The centerfield scoreboard contained a picture of the Thillens armored truck. Starting in 1974, if any player hit the truck on the sign, they would win a $5,000 savings bond.

In 1993, Mel Thillens, Sr. died, but his family continued to operate the field and a non-profit charitable foundation supported it. Over time, the foundation could not afford expenses and, in March 2005, Thillens Stadium closed. The city of Chicago and the Chicago Cubs combined to invest $1.5 million in repairs and the stadium reopened its doors in June 2006. The park has since been renamed The Stadium at Devon and Kedzie.

An area landmark was the giant baseball with the name Thillens on a large pole in the front of the ballpark on Devon Avenue. The ball was moved from Boys World, a clothing store on Devon that closed in the 1950s. Originally, the ball spun on the pole.

Several years after the Chicago Park District took over the field the Thillens family requested that their family name be removed from the field. Mel Thillens, Jr. was quoted as saying the field was not being maintained and the Thillens family and business no longer wanted to be associated with it.
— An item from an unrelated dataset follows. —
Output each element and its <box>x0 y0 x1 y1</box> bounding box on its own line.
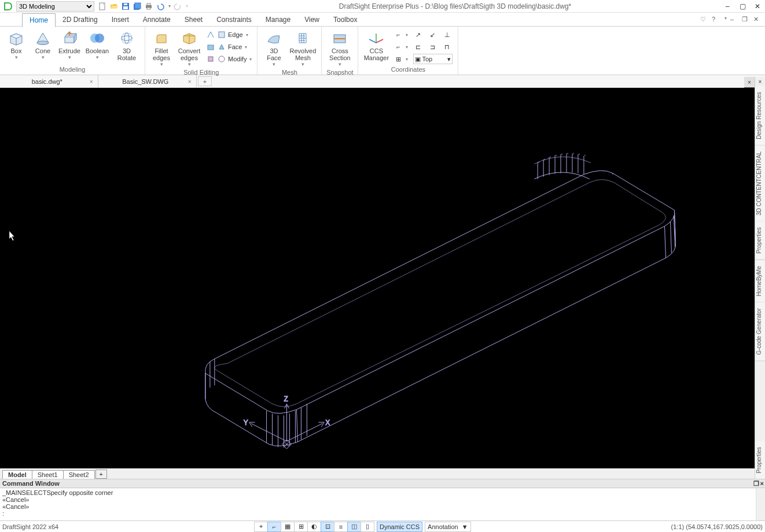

The Chicago Park District claims to have maintained Thillens so it can "continue as a place of historical significance" that "thousands of children enjoy" each year. They obliged Mr. Thillens' request, removing the name from the field. At about the same time, the 60+ year-old giant baseball was removed, as it was deemed unsafe.

==Events==
The annual Chicago Celebrity Softball games are hosted at Thillens Stadium. Those games have featured Michael Jordan, Chris Chelios, Minnie Miñoso, Rich Melman, Ferguson Jenkins, Randy Hundley, Billy Williams and Moose Skowron.

On July 28, 2009, the Chicago Bandits played the USSSA Pride in a National Pro Fastpitch women's softball game.